Over 1,500 alumni of the Tennessee-based Rhodes College, which President Donald Trump’s U.S. Supreme Court nominee Amy Coney Barrett attended as an undergraduate, have signed on to a letter opposing Barrett’s Supreme Court nomination. A full 1,513 alumni signed on to the letter, which singles out Barrett’s positions on issues including abortion, LGBTQ rights, and the landmark healthcare law known as the Affordable Care Act, which is set to be the subject of a Supreme Court case shortly after Election Day, when — depending on the speed of her confirmation process — Barrett could already be on the court.
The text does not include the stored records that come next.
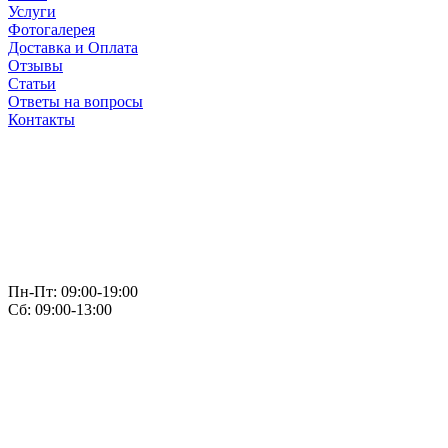
Услуги
Фотогалерея
Доставка и Оплата
Отзывы
Статьи
Ответы на вопросы
Контакты
Пн-Пт: 09:00-19:00
Сб: 09:00-13:00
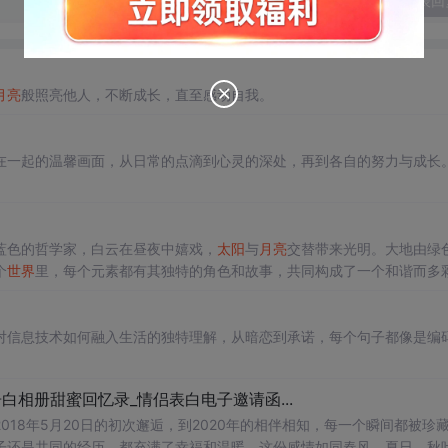
发表回
月亮
般照亮他人，不断成长，直至感动自我。
在一起的温馨画面，从日常的点滴到心灵的深处，再到各自的努力与成长
。
蓝色的哲学家，白云在昼夜中嬉戏，
太阳
与
月亮
交替带来光明。大地由绿
个
世界
里，每个元素都有其独特的角色和故事，共同构成了一个和谐而多
对信息技术如何融入生活的独特理解，从暗恋到承诺，每个句子都像是编
白相册甜蜜回忆录_情侣表白电子邀请函...
18年5月20日的初次邂逅，到2020年的相伴相知，每一个瞬间都被珍
子还是共同的经历，都充满了幸福和温暖。这份感情如同春风、夏日、秋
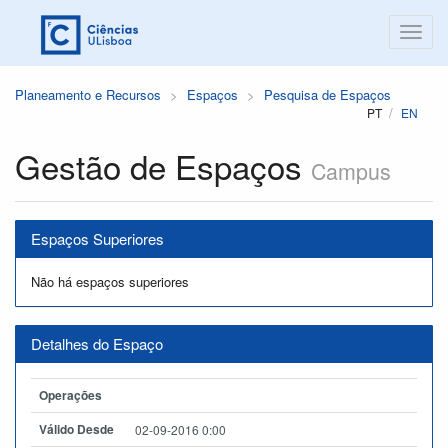
Planeamento e Recursos
Espaços
Pesquisa de Espaços
PT
EN
Gestão de Espaços
Campus
Espaços Superiores
Não há espaços superiores
Detalhes do Espaço
Operações
Válido Desde
02-09-2016 0:00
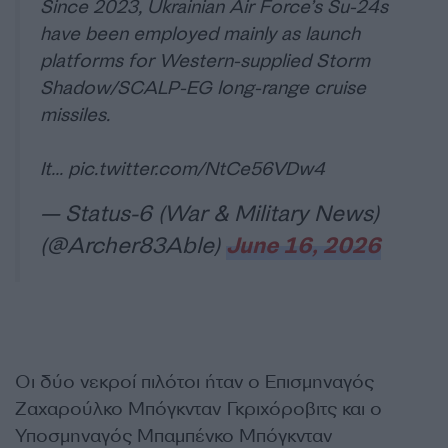
Since 2023, Ukrainian Air Force’s Su-24s
have been employed mainly as launch
platforms for Western-supplied Storm
Shadow/SCALP-EG long-range cruise
missiles.
It…
pic.twitter.com/NtCe56VDw4
— Status-6 (War & Military News)
(@Archer83Able)
June 16, 2026
Οι δύο νεκροί πιλότοι ήταν ο Επισμηναγός
Ζαχαρούλκο Μπόγκνταν Γκριχόροβιτς και ο
Υποσμηναγός Μπαμπένκο Μπόγκνταν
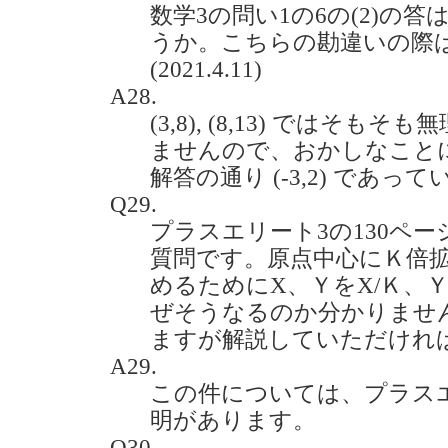
数学3の問い1の6の(2)の答は
うか。こちらの勘違いの際
(2021.4.11)
A28.
(3,8), (8,13) ではそ
ませんので、おかしなこと
解答の通り (-3,2) であっ
Q29.
プラスエリート3の130ペー
質問です。原点中心にＫ倍
めるためにX、ＹをX/Ｋ、
ぜそうなるのか分かりませ
ますが解説していただければ幸いで
A29.
この件については、プラスエリート
明があります。
Q30.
The letter was written by Rhodes alumni Rob Marus and Katherine Morgan Breslin, who wrote that they are “firmly and passionately opposed to [Barrett’s] nomination.” They added:
‘We are likewise firmly and passionately opposed to Rhodes administrators’ attempts to embrace Amy Coney Barrett as an alumna of our beloved alma mater. We oppose this embrace because we believe both her record and the process that has produced her nomination are diametrically opposed to the values of truth, loyalty, and service that we learned at Rhodes.’
As the letter references, Rhodes president Marjorie Hass has issued public support for Barrett, and she reiterated this support after the emergence of the anti-Barrett letter from Rhodes alumni, although she did laud the letter as an important part of the national political conversation.
As mentioned, the anti-Barrett letter from Rhodes alumni got into some specifics. The letter insists that Barrett “has demonstrated a judicial philosophy and record that fails to serve and protect the vulnerable in our society, including immigrants, those in the criminal justice system, and individuals reliant on the Affordable Care Act.” Barrett has, in the past, expressed opposition to the Affordable Care Act, which the Trump administration has been trying to throw out — without a remotely comprehensive replacement plan in place. Through means like an expansion of Medicaid in states around the country, the Affordable Care Act provides health coverage for tens of millions of Americans.
There have been questions about how promptly that Senate Republicans will really get Barrett confirmed, because two members of the Senate Judiciary Committee — Republicans Mike Lee (Utah) and Thom Tillis (N.C.) — have tested positive for the Coronavirus. For now, Barrett’s confirmation hearings are slated to proceed as scheduled, beginning October 12 in the Senate Judiciary Committee.